> _Problem to solve_: Your answer should consist of the lines below that hold the word "articles".

> _Input material_:

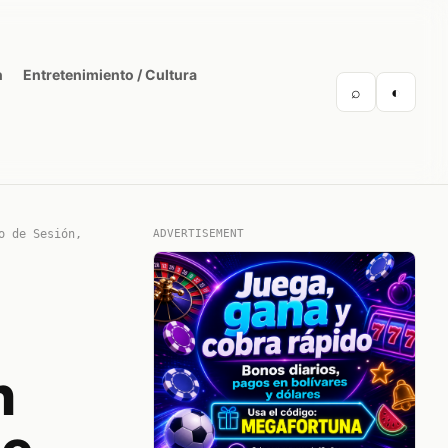
n
Entretenimiento / Cultura
⌕
◐
o de Sesión,
ADVERTISEMENT
n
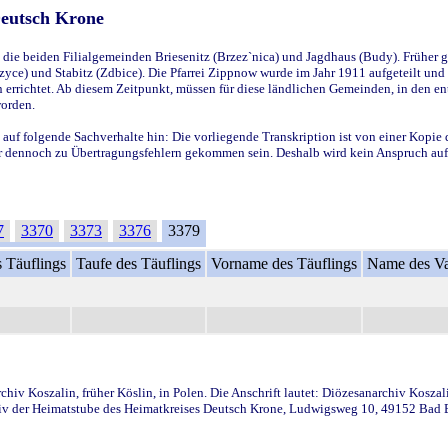
Deutsch Krone
ie beiden Filialgemeinden Briesenitz (Brzez`nica) und Jagdhaus (Budy). Früher g
yce) und Stabitz (Zdbice). Die Pfarrei Zippnow wurde im Jahr 1911 aufgeteilt und e
en errichtet. Ab diesem Zeitpunkt, müssen für diese ländlichen Gemeinden, in den
worden.
 auf folgende Sachverhalte hin: Die vorliegende Transkription ist von einer Kopie 
aber dennoch zu Übertragungsfehlern gekommen sein. Deshalb wird kein Anspruch auf 
7
3370
3373
3376
3379
 Täuflings
Taufe des Täuflings
Vorname des Täuflings
Name des Va
iv Koszalin, früher Köslin, in Polen. Die Anschrift lautet: Diözesanarchiv Koszal
v der Heimatstube des Heimatkreises Deutsch Krone, Ludwigsweg 10, 49152 Bad Ess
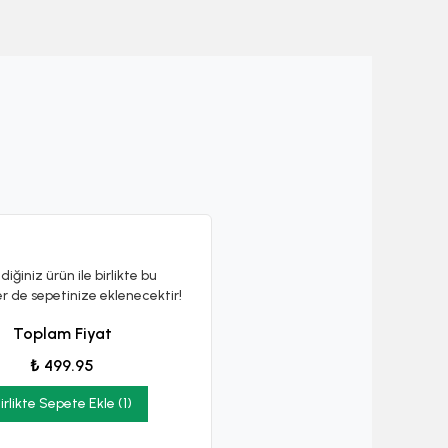
diğiniz ürün ile birlikte bu
er de sepetinize eklenecektir!
Toplam Fiyat
₺ 499.95
irlikte Sepete Ekle (1)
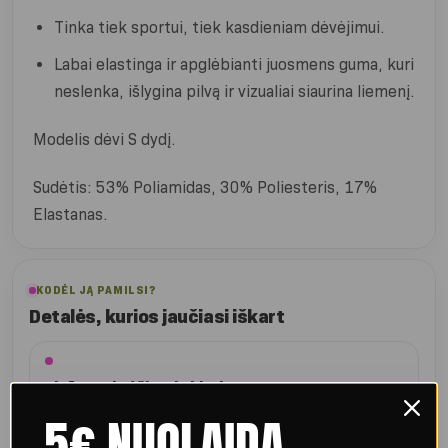
Tinka tiek sportui, tiek kasdieniam dėvėjimui.
Labai elastinga ir apglėbianti juosmens guma, kuri
neslenka, išlygina pilvą ir vizualiai siaurina liemenį.
Modelis dėvi S dydį.
Sudėtis: 53% Poliamidas, 30% Poliesteris, 17%
Elastanas.
KODĖL JĄ PAMILSI?
Detalės, kurios jaučiasi iškart
Figūrą pabrėžiantis kirpimas
„Scrunch“ detalė ir raštai po sėdmenimis vizualiai paryškina
5€ NUOLAIDA
formas.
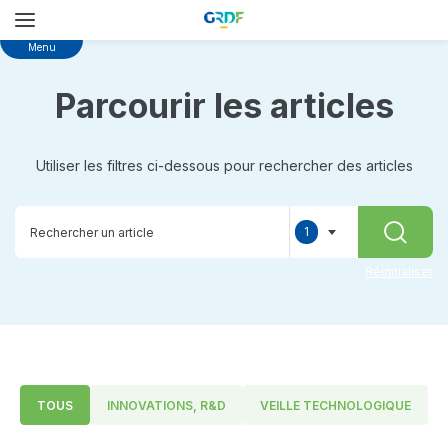
Skip
Menu
to
main
Parcourir les articles
content
Utiliser les filtres ci-dessous pour rechercher des articles
1
RECHER
selected
Réinitialiser
TOUS
INNOVATIONS, R&D
VEILLE TECHNOLOGIQUE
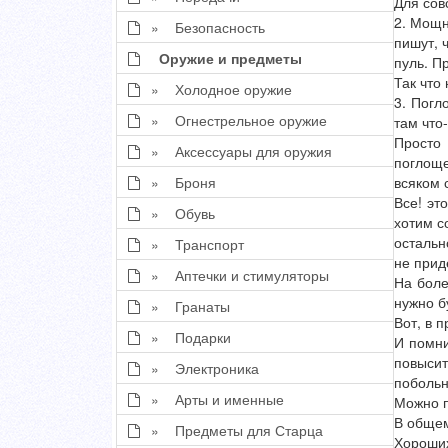
Для сов
2. Мощн
» Безопасность
пишут, 
Оружие и предметы
пуль. П
Так что
» Холодное оружие
3. Погл
» Огнестрельное оружие
там что
Просто 
» Аксессуары для оружия
поглоще
» Броня
всяком 
Все! эт
» Обувь
хотим с
остальн
» Транспорт
не прид
» Аптечки и стимуляторы
На боле
нужно б
» Гранаты
Вот, в 
» Подарки
И помни
повысит
» Электроника
побольн
» Арты и именные
Можно п
В общем
» Предметы для Старца
Хороших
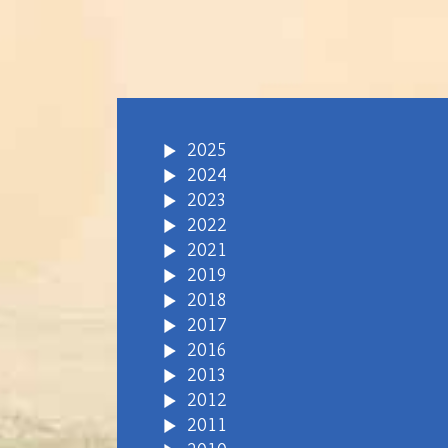
2025
2024
2023
2022
2021
2019
2018
2017
2016
2013
2012
2011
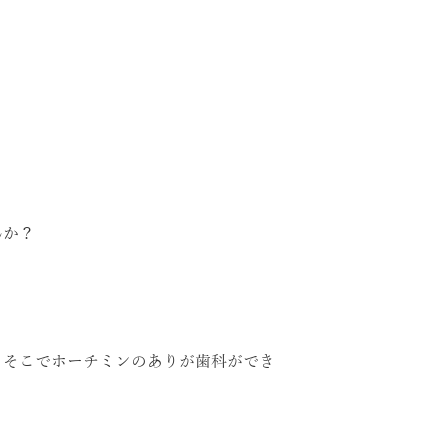
んか？
？そこでホーチミンのありが歯科ができ
。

> _Answer to this exercise_:
Parcourir les articles
Utiliser les filtres ci-dessous pour rechercher des articles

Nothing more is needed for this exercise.